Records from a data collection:
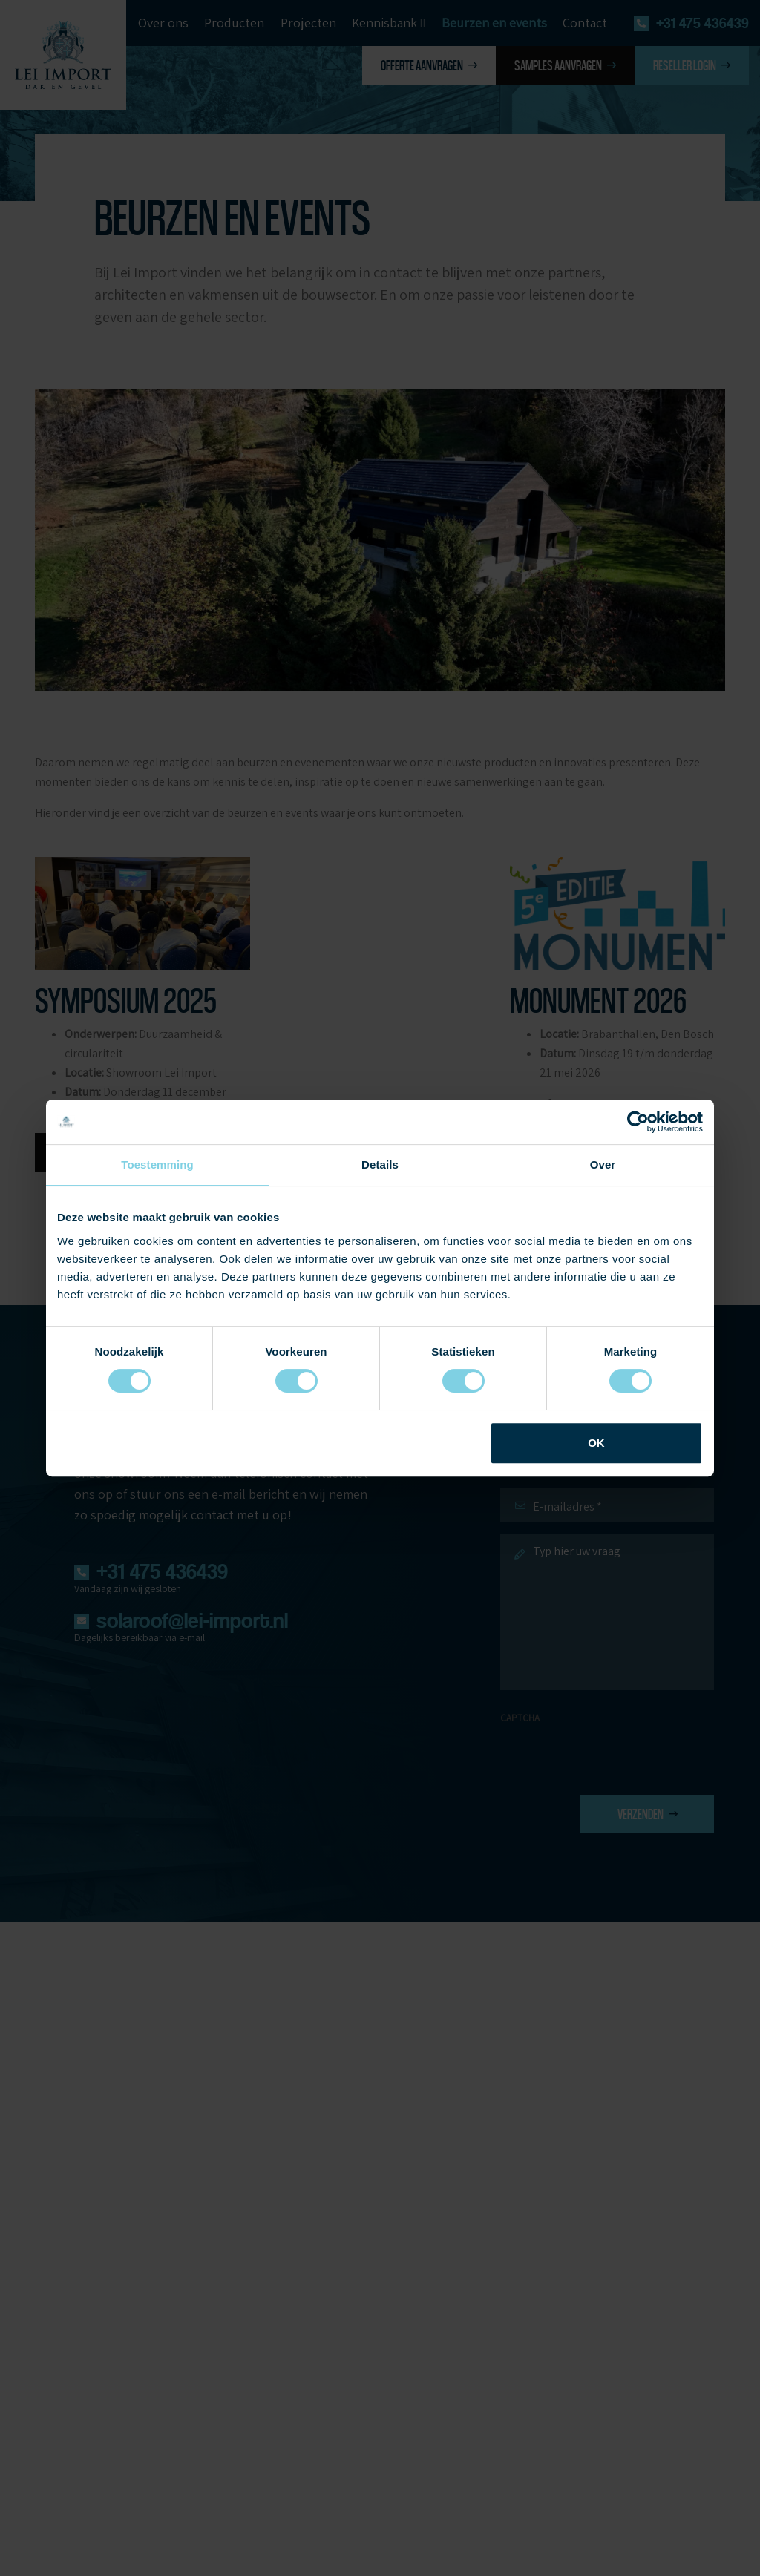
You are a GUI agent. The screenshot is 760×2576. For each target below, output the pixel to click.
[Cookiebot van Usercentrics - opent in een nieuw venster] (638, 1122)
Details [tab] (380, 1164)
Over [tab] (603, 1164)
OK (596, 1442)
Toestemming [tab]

#### The task
Using the data above, print every line exactly, omitting pictures.

#### Written answer
You are a GUI agent. The screenshot is 760×2576. For each target below, output the pixel to click.
[Cookiebot van Usercentrics - opent in een nieuw venster] (638, 1122)
Details [tab] (380, 1164)
Over [tab] (603, 1164)
OK (596, 1442)
Toestemming [tab]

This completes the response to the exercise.